Based on our results, there may be an opportunity in the following countries:

- Czech Republic
- United Kingdom
- India

As the amount of data from each of these countries is relatively low, the Chinook store should be prudent to spend too much money on new marketing campaigns. A better approach would be to run small campaigns in these countries, collecting and analysing the data of the new customers to make sure that these trends apply to new customers.


## Albums vs Individual Tracks

The Chinook store is setup in a way that allows customers to make purchases in one of the two ways:

- purchase a whole album
- purchase a collection of one or more individual tracks.

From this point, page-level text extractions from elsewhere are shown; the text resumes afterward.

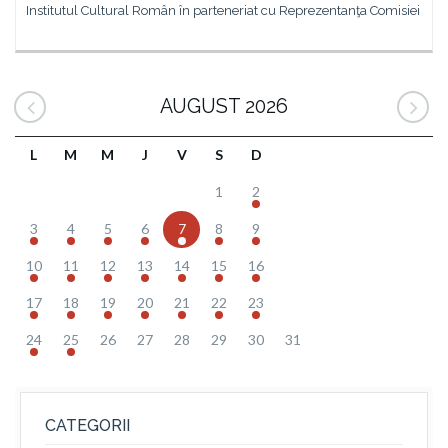
Institutul Cultural Român în parteneriat cu Reprezentanţa Comisiei
AUGUST 2026
L
M
M
J
V
S
D
1
2
3
4
5
6
7
8
9
10
11
12
13
14
15
16
17
18
19
20
21
22
23
24
25
26
27
28
29
30
31
CATEGORII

The store does not let customers purchase a whole album, and then add individual tracks to that same purchase (unless they do that by choosing each track manually). When customers purchase albums they are charged the same price as if they had purchased each of those tracks separately.

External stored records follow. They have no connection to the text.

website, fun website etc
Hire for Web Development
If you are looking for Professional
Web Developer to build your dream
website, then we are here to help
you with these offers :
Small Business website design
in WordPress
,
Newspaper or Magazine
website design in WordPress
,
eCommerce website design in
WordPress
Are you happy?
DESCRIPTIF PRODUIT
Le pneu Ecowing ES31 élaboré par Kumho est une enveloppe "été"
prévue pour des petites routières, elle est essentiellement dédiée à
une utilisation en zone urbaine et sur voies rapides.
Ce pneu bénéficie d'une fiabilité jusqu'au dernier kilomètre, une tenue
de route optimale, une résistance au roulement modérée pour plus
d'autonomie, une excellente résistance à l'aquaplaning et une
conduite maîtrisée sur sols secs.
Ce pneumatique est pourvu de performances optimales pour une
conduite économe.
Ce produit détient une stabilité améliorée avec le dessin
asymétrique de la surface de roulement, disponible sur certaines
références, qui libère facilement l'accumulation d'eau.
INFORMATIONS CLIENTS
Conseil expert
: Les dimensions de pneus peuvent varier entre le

Management is currently considering changing its purchasing strategy to save money. The strategy they are considering is to purchase only the most popular tracks from each album from record companies, instead of purchasing every track from an album.

We will find out what percentage of purchases are individual tracks vs whole albums, so that management can use this data to understand the effect this decision might have on overall revenue.

In [6]:
%%sql

-- Selecting the first track of each invoice

WITH invoice_first_track AS
     (
      SELECT il.invoice_id AS invoice_id,
             MIN(il.track_id) AS first_track_id
        FROM invoice_line AS il
       GROUP BY il.invoice_id
     )

/* Categorizing each invoice as either album purchase or not
   Calculating number of invoices and percetage of invoices */

SELECT album_purchase,
       COUNT(invoice_id) AS number_of_invoices,
       CAST(COUNT(invoice_id) AS FLOAT) / (
                                           SELECT COUNT(*)
                                             FROM invoice
                                          ) AS percentage
  FROM(
       SELECT ift.*,
              CASE
                  WHEN
                      (
                       SELECT t.track_id
                         FROM track AS t
                        WHERE t.album_id = (SELECT t2.album_id
                                              FROM track AS t2
                                             WHERE t2.track_id = ift.first_track_id
                                           )
               
       
                       EXCEPT

                       SELECT il2.track_id
                         FROM invoice_line AS il2
                        WHERE il2.invoice_id = ift.invoice_id
                      ) IS NULL
                  AND
                      (
                       SELECT il2.track_id
                         FROM invoice_line AS il2
                        WHERE il2.invoice_id = ift.invoice_id
       
                       EXCEPT

                       SELECT t.track_id
                         FROM track AS t
                        WHERE t.album_id = (SELECT t2.album_id
                                              FROM track AS t2
                                             WHERE t2.track_id = ift.first_track_id
                                           )
                      ) IS NULL
                  THEN 'yes'
                  ELSE 'no'
              END AS album_purchase
       FROM invoice_first_track AS ift
  )
 GROUP BY album_purchase;

Done.


album_purchase,number_of_invoices,percentage
no,500,0.8143322475570033
yes,114,0.1856677524429967


Album purchases represent 18.6% of purchases. Based on this data, it is recommendable for the Chinook store not to purchase only selected tracks from albums from record companies, since there is potential to lose one-fifth of revenue.